December 31, 2009, 2008 and 2007

 

The holders of restricted share units have voting rights and receive dividends from the date of grant. The share units vest upon the earlier of the day preceding the next annual meeting of shareholders or a change of control. The settlement date for the shares is selected by the non-employee trustee, and ranges from three years from the grant date to upon termination of service. At December 31, 2009, unamortized share-based compensation expense related to restricted share units was $130 thousand. There was no unamortized share-based compensation expense related to restricted share units at December 31, 2008 and 2007.

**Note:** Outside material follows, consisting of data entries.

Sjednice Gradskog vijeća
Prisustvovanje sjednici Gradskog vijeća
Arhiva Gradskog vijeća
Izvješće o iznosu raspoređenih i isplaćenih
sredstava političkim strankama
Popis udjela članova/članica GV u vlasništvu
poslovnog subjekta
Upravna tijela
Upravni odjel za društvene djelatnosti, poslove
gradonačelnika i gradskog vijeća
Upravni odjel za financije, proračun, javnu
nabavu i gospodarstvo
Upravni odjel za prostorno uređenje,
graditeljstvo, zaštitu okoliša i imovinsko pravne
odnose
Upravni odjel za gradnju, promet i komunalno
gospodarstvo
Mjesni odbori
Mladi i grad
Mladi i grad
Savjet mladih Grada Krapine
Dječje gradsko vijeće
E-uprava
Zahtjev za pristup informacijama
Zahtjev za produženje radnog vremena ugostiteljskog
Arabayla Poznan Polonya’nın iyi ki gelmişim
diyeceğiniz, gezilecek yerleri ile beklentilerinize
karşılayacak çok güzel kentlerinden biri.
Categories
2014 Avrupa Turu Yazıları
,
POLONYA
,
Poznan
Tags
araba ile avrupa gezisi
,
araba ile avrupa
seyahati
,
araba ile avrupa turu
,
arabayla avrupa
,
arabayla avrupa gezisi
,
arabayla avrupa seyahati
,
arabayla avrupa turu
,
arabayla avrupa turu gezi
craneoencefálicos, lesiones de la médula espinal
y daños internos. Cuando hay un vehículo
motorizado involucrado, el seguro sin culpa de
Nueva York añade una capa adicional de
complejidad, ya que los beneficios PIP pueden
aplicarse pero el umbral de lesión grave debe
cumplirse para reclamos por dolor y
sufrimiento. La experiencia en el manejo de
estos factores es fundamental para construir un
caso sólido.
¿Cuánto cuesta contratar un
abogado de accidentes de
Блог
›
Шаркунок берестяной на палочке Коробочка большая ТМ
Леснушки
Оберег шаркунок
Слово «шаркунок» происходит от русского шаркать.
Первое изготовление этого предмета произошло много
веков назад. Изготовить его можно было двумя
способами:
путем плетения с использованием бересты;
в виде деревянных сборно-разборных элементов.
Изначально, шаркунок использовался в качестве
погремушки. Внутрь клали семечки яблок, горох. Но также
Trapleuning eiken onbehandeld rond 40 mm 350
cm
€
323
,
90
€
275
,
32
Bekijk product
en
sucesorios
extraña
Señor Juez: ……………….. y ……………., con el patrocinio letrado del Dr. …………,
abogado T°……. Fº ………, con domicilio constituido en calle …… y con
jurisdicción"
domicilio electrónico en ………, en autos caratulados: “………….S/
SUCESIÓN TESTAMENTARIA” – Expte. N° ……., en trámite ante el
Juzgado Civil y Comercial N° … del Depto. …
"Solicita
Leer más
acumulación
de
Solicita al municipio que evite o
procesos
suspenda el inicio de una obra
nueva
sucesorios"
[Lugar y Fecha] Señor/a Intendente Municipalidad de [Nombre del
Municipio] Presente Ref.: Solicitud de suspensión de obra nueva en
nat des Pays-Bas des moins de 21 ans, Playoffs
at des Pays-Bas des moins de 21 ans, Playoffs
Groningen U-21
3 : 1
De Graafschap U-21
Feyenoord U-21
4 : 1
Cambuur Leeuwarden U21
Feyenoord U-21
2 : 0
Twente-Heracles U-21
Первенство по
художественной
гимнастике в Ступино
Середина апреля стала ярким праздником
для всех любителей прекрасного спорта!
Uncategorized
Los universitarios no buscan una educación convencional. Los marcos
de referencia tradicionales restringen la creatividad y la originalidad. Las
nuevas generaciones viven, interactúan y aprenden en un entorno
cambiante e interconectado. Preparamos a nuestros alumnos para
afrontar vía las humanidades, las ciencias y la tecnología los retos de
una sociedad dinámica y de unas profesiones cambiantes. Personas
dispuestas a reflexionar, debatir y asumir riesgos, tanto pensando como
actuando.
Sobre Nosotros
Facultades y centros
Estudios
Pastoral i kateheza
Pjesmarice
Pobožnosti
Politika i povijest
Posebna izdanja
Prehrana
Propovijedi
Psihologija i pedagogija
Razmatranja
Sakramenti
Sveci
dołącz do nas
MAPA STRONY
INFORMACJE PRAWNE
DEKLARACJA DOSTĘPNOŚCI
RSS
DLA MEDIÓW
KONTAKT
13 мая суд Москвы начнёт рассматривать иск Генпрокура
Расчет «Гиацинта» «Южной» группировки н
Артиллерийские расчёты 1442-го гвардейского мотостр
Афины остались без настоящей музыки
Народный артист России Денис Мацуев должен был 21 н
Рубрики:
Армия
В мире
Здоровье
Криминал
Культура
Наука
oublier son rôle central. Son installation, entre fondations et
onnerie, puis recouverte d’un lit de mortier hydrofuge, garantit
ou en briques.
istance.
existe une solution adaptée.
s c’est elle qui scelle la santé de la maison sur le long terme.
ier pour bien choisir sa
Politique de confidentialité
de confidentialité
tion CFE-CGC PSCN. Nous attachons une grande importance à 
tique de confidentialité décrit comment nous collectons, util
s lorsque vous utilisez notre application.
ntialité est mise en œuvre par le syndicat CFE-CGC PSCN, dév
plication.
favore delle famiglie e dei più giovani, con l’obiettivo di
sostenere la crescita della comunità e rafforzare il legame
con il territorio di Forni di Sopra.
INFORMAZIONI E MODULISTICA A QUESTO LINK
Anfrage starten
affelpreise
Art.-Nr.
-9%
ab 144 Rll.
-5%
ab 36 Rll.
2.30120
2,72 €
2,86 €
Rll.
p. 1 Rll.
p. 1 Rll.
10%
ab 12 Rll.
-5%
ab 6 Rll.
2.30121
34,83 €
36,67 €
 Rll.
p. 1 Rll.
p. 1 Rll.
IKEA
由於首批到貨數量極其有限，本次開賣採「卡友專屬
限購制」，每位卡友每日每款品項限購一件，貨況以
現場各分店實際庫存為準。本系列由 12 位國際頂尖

16. Related Party Transactions

In 2000, the Company loaned an aggregate of $3.5 million to Company executives. The loans were made in order for the executives to purchase common shares of the Company at the market value of the shares on the date of the loan, as well as to repay borrowings on certain amounts previously loaned. The loans are recourse to the executives’ assets and bear interest at 6.24%, are due on January 1, 2011 and interest is payable at maturity. During July of 2008, a former executive paid to the Company the $1.6 million of principal on his loan which reduces the aggregate carrying value of these loans to $1.9 million (before accrued interest) at December 31, 2008. Interest income from these loans totaled $315 thousand, $351 thousand and $369 thousand for the years ended December 31, 2009, 2008 and 2007, respectively. These loans were issued with terms that include a Loan Forgiveness Program, under which the compensation committee of the Board of Trustees may forgive a portion of the above referenced indebtedness after application of proceeds from the sale of shares, following a change in control of the Company. The compensation committee may also forgive the debt incurred upon termination of employment by reason of death, disability, normal retirement or without cause. These loans can be repaid with cash or with shares of the Company. At December 31, 2009 and 2008, accrued interest receivable on these loans, included in other assets in the accompanying consolidated balance sheets, was $3.4 million and $3.1 million, respectively. Subsequent to year-end, the Company’s Chief Executive Officer paid $1.2 million on his loan by delivering 35,000 common shares to the Company.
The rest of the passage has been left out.